▶ [What the exercise asks] Begin with the line in which "Calendar (98, 187)" appears and end with the final line of the entries. Retype each one exactly and add nothing.

►

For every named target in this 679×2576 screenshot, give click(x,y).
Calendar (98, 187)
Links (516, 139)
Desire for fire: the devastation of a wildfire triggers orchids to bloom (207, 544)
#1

◄

▶ [Response for this exercise]
Calendar (98, 187)
Links (516, 139)
Desire for fire: the devastation of a wildfire triggers orchids to bloom (207, 544)
#1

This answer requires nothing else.